Я нередко думаю, что и многие альпинисты также испытывают во время восхождения внезапное раздвоение личности, особенно в одиночестве. Одна половина моего «я» высматривает и критикует неуверенность и некомпетентность второй половины и сама устраняется от физического конфликта. Как я заметил в 1945 году на Паухунри, эти шизофренические явления при высотных восхождениях становятся более резко выраженными. Я думаю, что подобное же состояние вызвало Смайса на Эвересте в 1933 году на странный поступок, когда, будучи один на высоте 8540 метров, он отломил кусок мятного кекса и повернулся, чтобы протянуть половину воображаемому спутнику. На Контрфорсе одна половина моего «я» парила на крыльях над склоном, удивляясь, почему она привязана к этому замученному, задыхающемуся существу. Когда мы повернули налево, к гребню, она даже восхищалась близким чудом — вершиной пирамиды Эвереста, свободной в этот момент от снежного флага. Вторая половина в это время мучительно трудилась, стонала и тяжело дышала, проклиная ужасную дыру, которую рюкзаки просверлили, казалось, в моей пояснице; спорила со старшим партнером: «Не могу, не могу идти быстрее!» — и тем не менее испытывала трепет радости от того, что не шла медленнее.
Наконец мы приблизились к плоской вершине среди отлого спускающегося хаоса скальных обломков. Вдруг за мной раздался крик. Пазанг указывал на что-то ледорубом. Я взглянул наверх. В моем тогдашнем состоянии я не видел ничего удивительного и, более того, считал совершенно нормальным, что две маленькие фигурки, две точки находятся на белом сверкающем склоне ниже Южной вершины Эвереста. Видимая с Контрфорса Женевцев Южная вершина, маскирующая Главную, выглядит царственной, вполне правомерной вершиной. Слева линия гребня круто спускается и разделяется на западный и южный гребни. Справа невидимый из Цирка юго-восточный гребень пирамиды разворачивается изящным взмахом, затем в виде горба спускается к правому краю Седла, где кончается небольшой отвесной скальной башней. Крутой склон непосредственно под Южной вершиной выглядит как ослепительная снежная драгоценность. По нему и спускались дне черные фигуры. Для всего мира они выглядели как восходители, спускающиеся с вершины Сноудона в Истере.
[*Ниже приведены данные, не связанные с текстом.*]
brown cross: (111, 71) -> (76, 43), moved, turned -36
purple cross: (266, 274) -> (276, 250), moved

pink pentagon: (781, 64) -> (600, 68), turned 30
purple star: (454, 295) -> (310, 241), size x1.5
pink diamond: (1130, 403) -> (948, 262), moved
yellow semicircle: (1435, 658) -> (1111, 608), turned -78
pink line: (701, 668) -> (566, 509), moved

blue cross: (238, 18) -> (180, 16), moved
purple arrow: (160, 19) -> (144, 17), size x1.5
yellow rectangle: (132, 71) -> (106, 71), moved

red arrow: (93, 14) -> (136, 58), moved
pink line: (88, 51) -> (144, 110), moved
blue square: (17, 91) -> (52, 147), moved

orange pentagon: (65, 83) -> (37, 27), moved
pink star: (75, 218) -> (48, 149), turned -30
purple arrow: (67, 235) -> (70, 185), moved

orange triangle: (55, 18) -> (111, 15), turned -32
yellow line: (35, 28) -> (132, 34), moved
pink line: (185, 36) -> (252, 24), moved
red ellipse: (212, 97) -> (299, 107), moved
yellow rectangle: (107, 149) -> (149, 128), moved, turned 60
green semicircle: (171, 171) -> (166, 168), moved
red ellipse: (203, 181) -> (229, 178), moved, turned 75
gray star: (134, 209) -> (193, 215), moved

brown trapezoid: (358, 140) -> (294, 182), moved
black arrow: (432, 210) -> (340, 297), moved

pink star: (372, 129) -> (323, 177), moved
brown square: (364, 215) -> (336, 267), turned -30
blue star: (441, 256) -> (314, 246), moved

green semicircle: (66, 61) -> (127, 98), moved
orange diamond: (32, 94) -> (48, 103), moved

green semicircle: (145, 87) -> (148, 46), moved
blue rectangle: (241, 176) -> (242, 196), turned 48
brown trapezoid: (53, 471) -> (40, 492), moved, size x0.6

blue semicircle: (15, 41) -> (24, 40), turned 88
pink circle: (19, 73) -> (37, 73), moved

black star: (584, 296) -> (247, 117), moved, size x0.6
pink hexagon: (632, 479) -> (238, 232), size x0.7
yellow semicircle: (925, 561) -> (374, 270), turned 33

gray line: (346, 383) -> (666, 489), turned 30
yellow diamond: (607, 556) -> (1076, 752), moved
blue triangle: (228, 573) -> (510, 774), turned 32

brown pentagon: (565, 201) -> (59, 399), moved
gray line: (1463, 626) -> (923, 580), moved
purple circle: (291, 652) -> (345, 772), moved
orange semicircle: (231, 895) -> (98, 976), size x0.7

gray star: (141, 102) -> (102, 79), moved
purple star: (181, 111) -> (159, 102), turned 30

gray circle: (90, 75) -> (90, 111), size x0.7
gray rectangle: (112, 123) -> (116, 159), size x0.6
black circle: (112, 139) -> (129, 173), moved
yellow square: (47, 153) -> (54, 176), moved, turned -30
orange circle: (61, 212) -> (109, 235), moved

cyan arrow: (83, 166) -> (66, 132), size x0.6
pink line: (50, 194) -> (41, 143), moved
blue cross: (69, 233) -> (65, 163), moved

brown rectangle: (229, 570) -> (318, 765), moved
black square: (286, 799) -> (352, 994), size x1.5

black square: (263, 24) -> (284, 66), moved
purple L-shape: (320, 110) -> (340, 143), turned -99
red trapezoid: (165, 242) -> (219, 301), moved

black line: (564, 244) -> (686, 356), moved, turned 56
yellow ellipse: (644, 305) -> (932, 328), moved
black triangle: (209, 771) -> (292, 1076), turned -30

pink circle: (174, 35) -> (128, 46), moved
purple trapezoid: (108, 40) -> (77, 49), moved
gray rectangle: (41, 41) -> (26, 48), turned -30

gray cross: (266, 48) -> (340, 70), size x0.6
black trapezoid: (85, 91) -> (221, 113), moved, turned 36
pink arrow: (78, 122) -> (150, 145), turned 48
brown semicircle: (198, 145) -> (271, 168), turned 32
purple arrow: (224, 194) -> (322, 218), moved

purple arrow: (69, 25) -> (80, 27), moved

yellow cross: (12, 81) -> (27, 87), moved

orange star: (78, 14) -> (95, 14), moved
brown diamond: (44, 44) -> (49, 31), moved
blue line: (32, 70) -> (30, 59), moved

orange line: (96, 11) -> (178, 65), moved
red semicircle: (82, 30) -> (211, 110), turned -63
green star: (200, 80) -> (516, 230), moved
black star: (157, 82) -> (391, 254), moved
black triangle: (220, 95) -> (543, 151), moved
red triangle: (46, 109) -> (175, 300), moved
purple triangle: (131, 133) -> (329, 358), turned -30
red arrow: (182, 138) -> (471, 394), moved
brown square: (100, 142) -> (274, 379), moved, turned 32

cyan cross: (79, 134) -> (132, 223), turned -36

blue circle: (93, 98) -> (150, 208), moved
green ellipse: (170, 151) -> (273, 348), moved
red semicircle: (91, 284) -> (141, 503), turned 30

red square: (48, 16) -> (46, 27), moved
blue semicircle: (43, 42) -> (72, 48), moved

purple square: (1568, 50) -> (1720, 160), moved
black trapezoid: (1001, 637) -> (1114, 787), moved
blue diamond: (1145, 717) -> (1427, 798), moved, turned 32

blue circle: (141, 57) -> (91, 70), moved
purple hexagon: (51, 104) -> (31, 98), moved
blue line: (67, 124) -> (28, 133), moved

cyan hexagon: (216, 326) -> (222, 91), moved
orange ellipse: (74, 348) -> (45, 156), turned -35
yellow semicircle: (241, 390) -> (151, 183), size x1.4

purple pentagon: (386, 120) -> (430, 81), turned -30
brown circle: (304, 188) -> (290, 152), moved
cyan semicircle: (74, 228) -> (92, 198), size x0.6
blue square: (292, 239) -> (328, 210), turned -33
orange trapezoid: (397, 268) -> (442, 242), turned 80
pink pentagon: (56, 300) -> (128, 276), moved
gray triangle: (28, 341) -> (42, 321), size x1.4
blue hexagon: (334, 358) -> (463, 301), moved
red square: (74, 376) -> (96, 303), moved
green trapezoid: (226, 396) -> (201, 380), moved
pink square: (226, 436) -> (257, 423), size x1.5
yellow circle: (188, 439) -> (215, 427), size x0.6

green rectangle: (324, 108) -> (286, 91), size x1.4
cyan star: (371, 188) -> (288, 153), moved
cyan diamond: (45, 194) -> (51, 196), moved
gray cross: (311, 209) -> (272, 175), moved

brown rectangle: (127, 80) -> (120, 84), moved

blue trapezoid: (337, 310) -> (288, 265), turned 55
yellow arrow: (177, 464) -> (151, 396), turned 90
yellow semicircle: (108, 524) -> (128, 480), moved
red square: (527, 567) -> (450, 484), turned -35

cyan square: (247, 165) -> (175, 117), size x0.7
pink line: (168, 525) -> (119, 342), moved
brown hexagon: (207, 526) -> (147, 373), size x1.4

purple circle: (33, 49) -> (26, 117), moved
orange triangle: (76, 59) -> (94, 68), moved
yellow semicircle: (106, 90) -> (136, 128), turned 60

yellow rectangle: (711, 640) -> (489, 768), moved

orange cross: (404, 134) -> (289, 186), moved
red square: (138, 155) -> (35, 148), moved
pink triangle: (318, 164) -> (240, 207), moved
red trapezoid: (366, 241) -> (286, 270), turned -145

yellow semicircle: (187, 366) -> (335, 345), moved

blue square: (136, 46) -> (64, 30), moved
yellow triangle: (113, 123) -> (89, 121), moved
Воздух был настолько чист, что они казались не меньше, чем такие же восходители в такой же день около верхней части маршрута на Сноудоне. И я был настолько одурманенным, что драматическая внезапность этой картины со всеми вытекающими возможностями взволновала лишь самый верхний слой моей души: «Хорошо! Они, наверное, сделали вершину».